CONSTITUTIONAL COURT CLARIFIES FAIRNESS IN CONTRACTS

CONSTITUTIONAL COURT CLARIFIES FAIRNESS IN CONTRACTS

An issue, which has been shrouded in uncertainty in South African contract law, is when courts may refuse to enforce valid contractual terms on the basis that it considers that enforcement would be unfair, unreasonable or unduly harsh. The Constitutional Court in the case of Beadica 231 CC and Others v Trustees for the time being of Oregon Trust, has finally offered some clarity.

Briefly, the facts were that four close corporations (“the CCs”) entered into franchise agreements, in terms of a BBBEE deal, with Sale’s Hire CC, a seller of tools and equipment. The CCs concluded lease agreements with Oregon Trust (“Trust”) which owned the buildings that Sale’s Hire operated from. The leases, however, had to be renewed within six months prior to their expiry. This renewal was not done and sometime later, the Trust demanded that the CCs vacate the leased premises on the lease expiration date.

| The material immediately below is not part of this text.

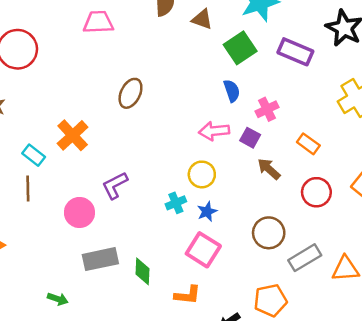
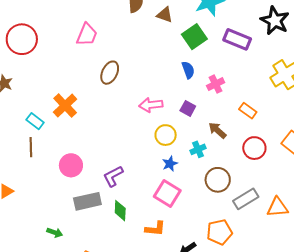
pink trapezoid: (98, 22) -> (87, 35), moved, turned 115
pink arrow: (214, 131) -> (151, 105), moved
purple square: (250, 138) -> (188, 108), moved
purple L-shape: (115, 185) -> (113, 176), moved
cyan cross: (176, 203) -> (198, 149), moved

The CCs brought a successful urgent application in the Western Cape High Court for an order that they be permitted to remain in occupation of the leased premises and that the Trust be prohibited from taking steps to evict them. This was overturned in the Supreme Court of Appeal and the CCs then appealed to the Constitutional Court.

The Constitutional Court in a lengthy majority judgment set down various rules, inter alia:

  • a court may not refuse to enforce contractual terms on the basis that the enforcement would, in its subjective view, be unfair, unreasonable or unduly harsh. It is only where a contractual term, or its enforcement, is so unfair, unreasonable or unjust that it is contrary to public policy that a court may refuse to enforce it.
  • the public policy principles set out in Pridwin Preparatory School and Others v AB and Another (SCA) were endorsed and two of these were expanded on as follows:
    • Although the principle that contracts freely entered into should be honoured (“pacta sunt servanda”) is an important constitutional value, there is no basis for privileging it over other constitutional rights and values; and
    • A court must exercise “perceptive restraint” when approaching the task of invalidating, or refusing to enforce, contractual terms. A court should “use the power to invalidate a contract or not to enforce it, sparingly, and only in the clearest of cases”.
  • While the success of a BBBEE transaction was at stake, this was not in itself a sufficient reason for a court to decline to enforce the contract’s terms.

There were no circumstances that prevented the CCs from complying with the terms of the renewal clauses and the Court held that they had failed to discharge the onus resting on them of demonstrating that enforcement of the clauses would be contrary to public policy.